Qualcomm recently showed an AI demo of video encoding and decoding on a mobile device. It employed neural codecs, which offer versatility and customization for specific video requirements. Optimization for perceptual quality using generative AI advancements provide new modalities and compatibility with general-purpose AI hardware. Employing neural codecs on compute-constrained devices poses significant challenges. Qualcomm developed a neural interframe video compression architecture that enables on-device coding of 1080p videos.
An AI demo run by Qualcomm showed encoding and decoding of 1080p videos on a mobile device. Using neural codecs provided flexibility, enabling customization for specific video needs, optimization for perceptual quality using generative AI advancements, compatibility with various AI hardware, and the potential for expansion into new modalities. However, implementing neural codecs on devices with limited computational resources presents significant challenges.
To address the challenges of computational workloads in a mobile device, Qualcomm’s researchers developed an innovative and efficient neural interframe video compression architecture. The breakthrough offers the promise of enabling on-device coding of 1080p videos. The demo effectively demonstrates the neural video codec’s ability to faithfully preserve the intricate visual details and complex motions found in high-quality videos.

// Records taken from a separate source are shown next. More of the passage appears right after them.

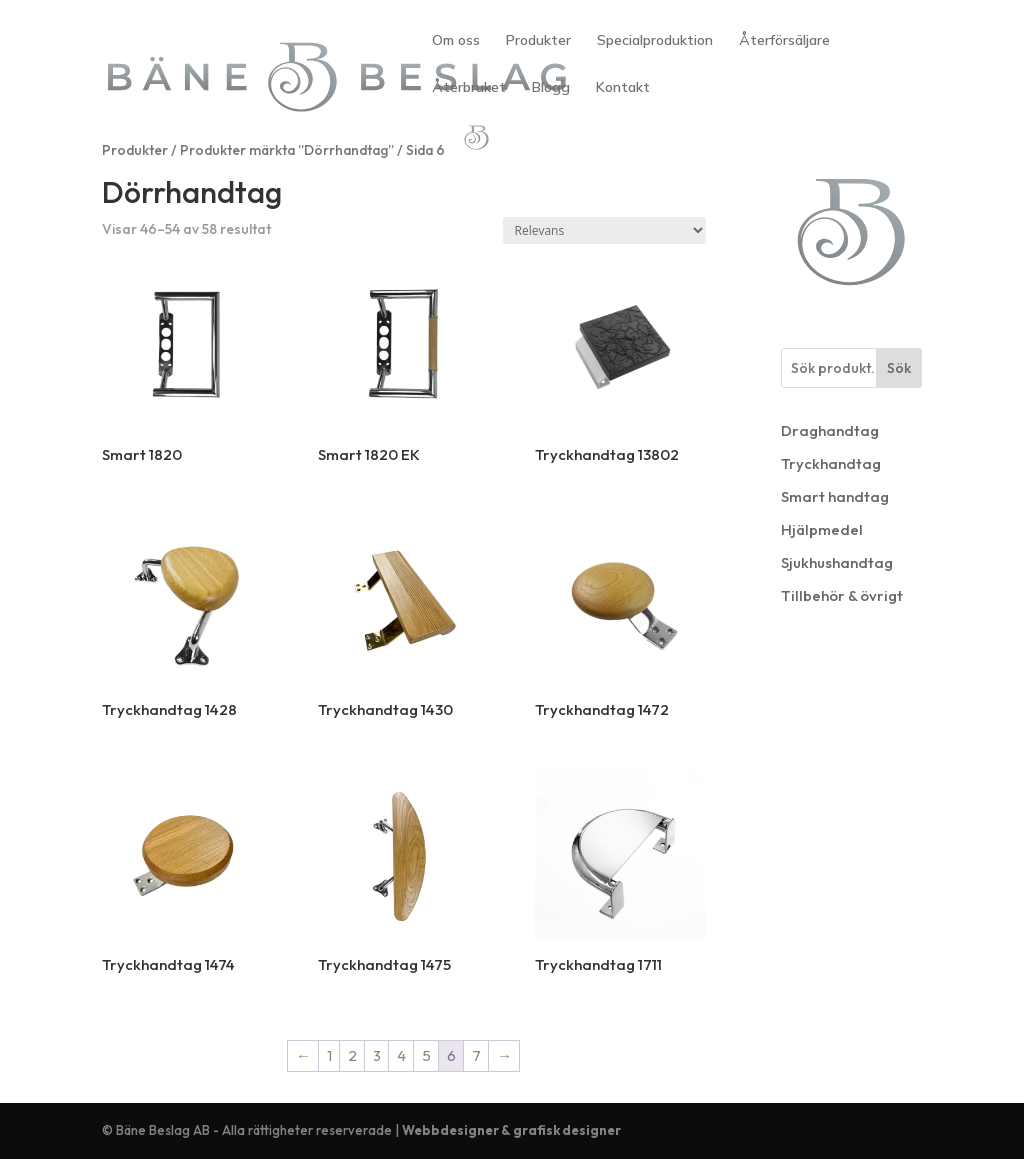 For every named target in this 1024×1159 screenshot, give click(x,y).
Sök (899, 368)
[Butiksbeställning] (604, 230)
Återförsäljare (784, 41)
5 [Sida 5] (426, 1055)
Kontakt (623, 88)
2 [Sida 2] (352, 1055)
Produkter (538, 41)
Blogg (551, 88)
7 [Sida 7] (476, 1055)
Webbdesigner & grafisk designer (511, 1130)
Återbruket (469, 88)
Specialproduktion (655, 41)
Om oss (456, 41)
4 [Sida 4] (401, 1055)
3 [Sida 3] (377, 1055)
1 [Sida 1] (329, 1055) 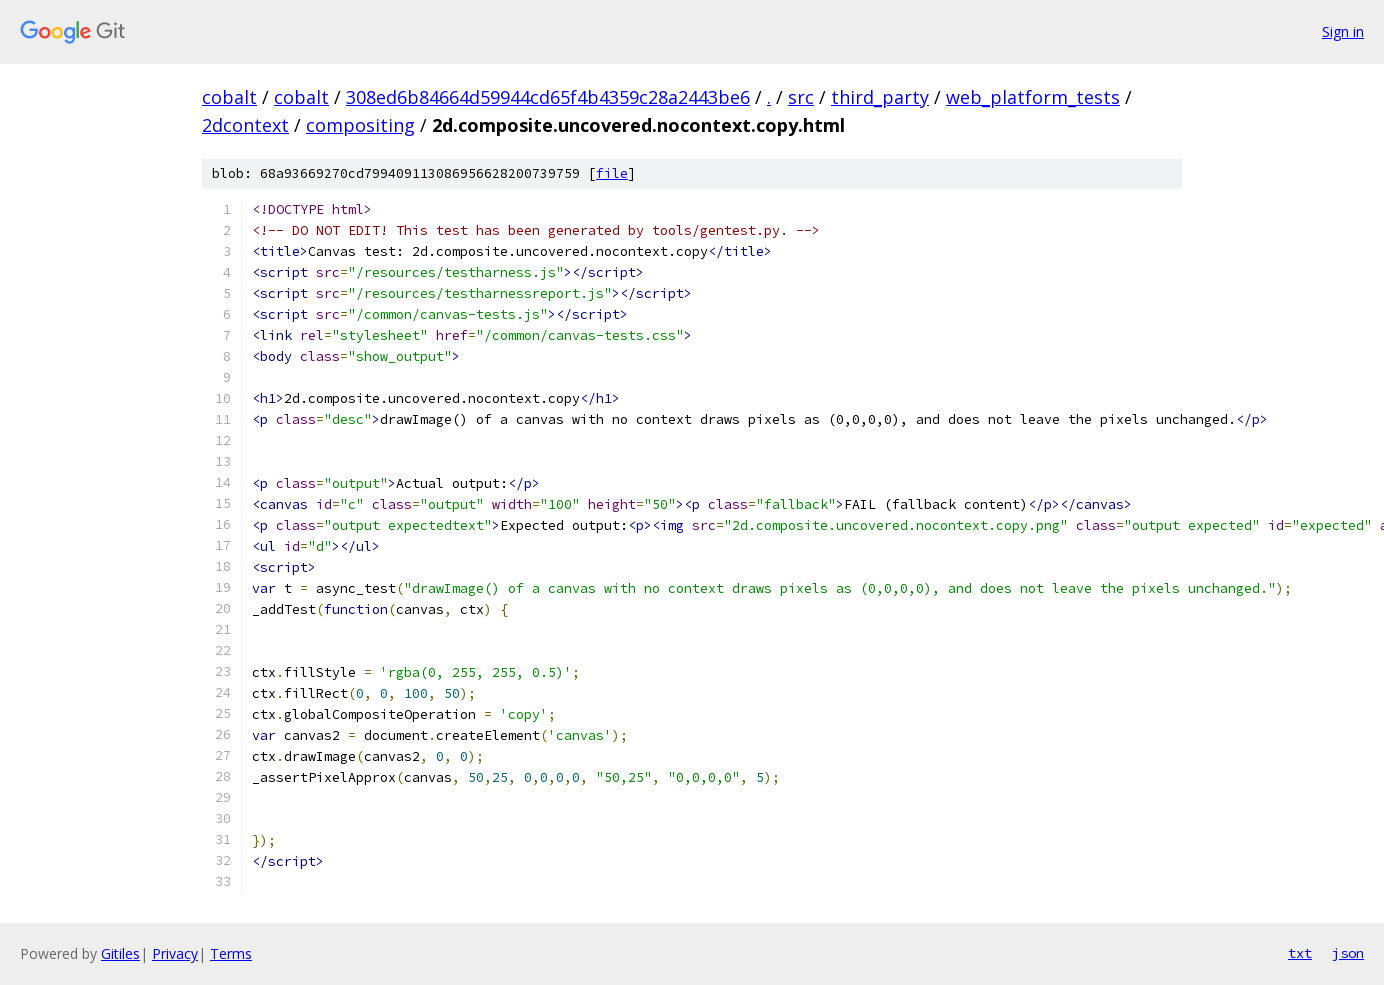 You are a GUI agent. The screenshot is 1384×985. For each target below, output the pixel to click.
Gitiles (120, 953)
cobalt (229, 97)
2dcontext (245, 125)
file (612, 173)
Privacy (175, 953)
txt (1300, 953)
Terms (231, 953)
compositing (360, 125)
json (1348, 953)
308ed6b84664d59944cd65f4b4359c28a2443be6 (548, 97)
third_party (880, 97)
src (801, 97)
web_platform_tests (1033, 97)
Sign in (1343, 31)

Existing neural video codecs are not designed for the practical YUV color space. They need expensive motion compensation methods and use a theoretical bit rate or slow entropy coding. They also use expensive (in terms of compute) floating-point operations. All of that is a major challenge to implementing them on a battery-constrained device like a smartphone.
Qualcomm has a different approach.
Qualcomm claims to have a full-stack approach to video encoding. The company designed a novel, efficient neural interframe video compression architecture for YUV420 video. Then they implemented on-device motion compensation using Snapdragon processors and developed a parallel entropy algorithm using multithread concurrency. They also improved inference efficiency by quantizing the network weave using their AI modeling tool kit’s quantization-aware training.

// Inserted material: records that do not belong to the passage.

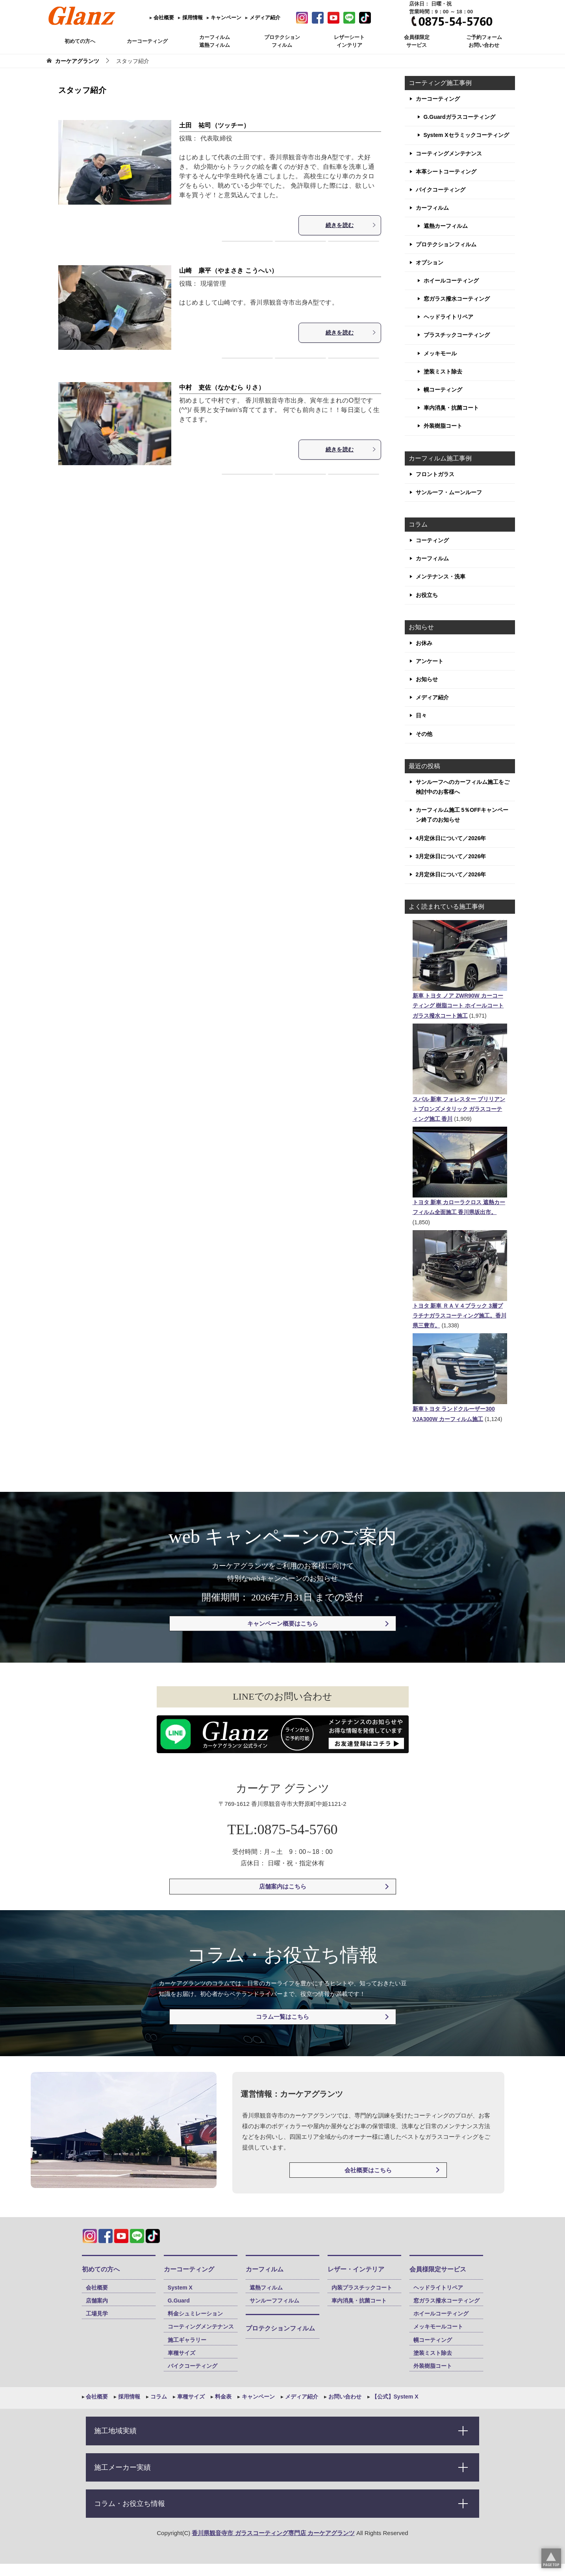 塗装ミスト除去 (443, 371)
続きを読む (351, 225)
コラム (158, 2396)
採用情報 (192, 17)
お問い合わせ (344, 2396)
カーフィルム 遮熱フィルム (214, 41)
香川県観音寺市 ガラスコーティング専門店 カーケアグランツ (273, 2533)
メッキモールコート (438, 2326)
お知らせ (427, 679)
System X (180, 2287)
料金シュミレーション (195, 2313)
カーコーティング (147, 41)
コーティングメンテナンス (449, 153)
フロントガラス (435, 474)
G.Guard (179, 2300)
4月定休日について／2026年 (451, 838)
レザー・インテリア (356, 2269)
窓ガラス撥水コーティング (457, 299)
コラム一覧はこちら (282, 2016)
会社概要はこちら (368, 2170)
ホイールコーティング (451, 280)
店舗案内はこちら (282, 1886)
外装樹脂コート (443, 426)
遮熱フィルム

Here’s how the demo works: First, the user records a 1080p video on the smartphone. Qualcomm encodes the video using parallel entropy coding of the bitstream on the GPU. To play back the recorded video in real time, the bit stream is processed by entropy decoding, also on the GPU and the decoder network. And its’ all done on a Snapdragon 8 Gen 2 mobile device.

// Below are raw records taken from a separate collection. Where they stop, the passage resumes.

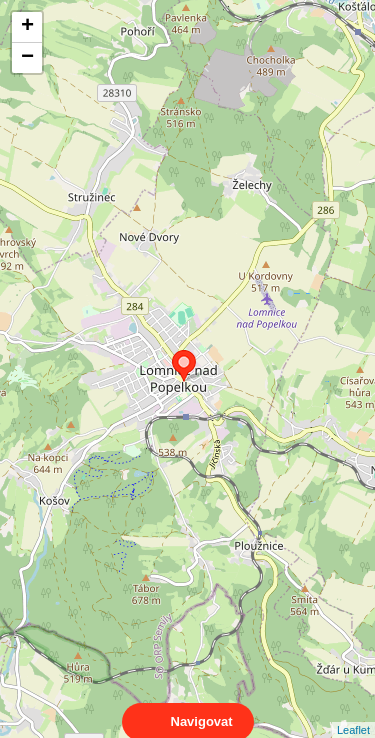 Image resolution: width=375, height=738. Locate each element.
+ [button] (27, 27)
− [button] (27, 58)
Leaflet (353, 712)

The result was the first (claims Qualcomm) demonstration of a real-time YUV420 neural codec on a mobile device at or greater than 30 FPS and 6Mb/s to 7Mb/s.
What do we think?
Qualcomm has been the leader in ultrahigh-resolution cameras in smartphones. Showing 1080p recording and playback in real time (i.e., >30 FPS) is just the beginning. There are lots more pixels where they came from, and the Snapdragon has several nifty processors to play AI and compression tricks with. We can expect more in this area from the company. Apple is going to be challenged to make the M2 sing and dance like this.